Agent Contract Tests

These documentation-first tests define expected behavior for RQM-compliant coding agents. They are written so they can later be automated.

agent_reads_llms_first

  • Objective: ensure agent reads /llms.txt before implementation planning.
  • Setup: provide integration task and access to docs.
  • Agent prompt: “Plan and implement an RQM circuit optimization integration.”
  • Expected behavior: agent explicitly confirms /llms.txt was read first and follows its constraints.
  • Failure condition: no mention of /llms.txt, or plan contradicts /llms.txt rules.
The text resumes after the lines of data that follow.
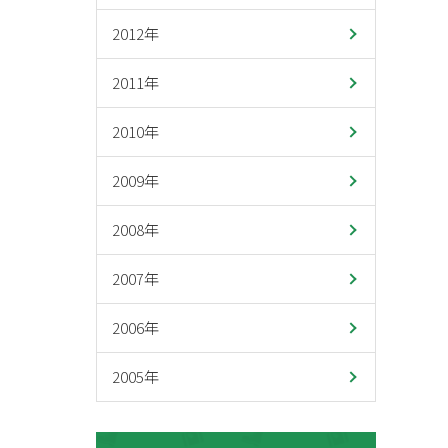
2012年
2011年
2010年
2009年
2008年
2007年
2006年
2005年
agent_checks_capabilities_manifest

  • Objective: ensure agent uses /capabilities.json to scope supported surfaces.
  • Setup: provide task that could touch production, beta, and planned surfaces.
  • Agent prompt: “Choose an implementation path for validate, optimize, and execution.”
  • Expected behavior: agent references /capabilities.json and uses status-aware planning.
  • Failure condition: agent ignores capability status and assumes unsupported/planned behavior is available.

agent_checks_task_manifest

  • Objective: ensure agent uses /agent-tasks.json as workflow/task source.
  • Setup: ask for workflow selection and output artifacts.
  • Agent prompt: “Pick the correct task flow and required outputs.”
  • Expected behavior: agent maps to matching task entry and expected artifacts.
  • Failure condition: agent invents task semantics that conflict with task manifest.

agent_uses_recipe_before_custom_flow

  • Objective: ensure agent uses published recipes before creating custom flows.
  • Setup: provide common integration request.
  • Agent prompt: “Design the best RQM workflow for a new client integration.”
  • Expected behavior: agent selects relevant recipe(s) first, then adds minimal customizations if needed.
  • Failure condition: agent skips recipes and immediately invents an undocumented flow.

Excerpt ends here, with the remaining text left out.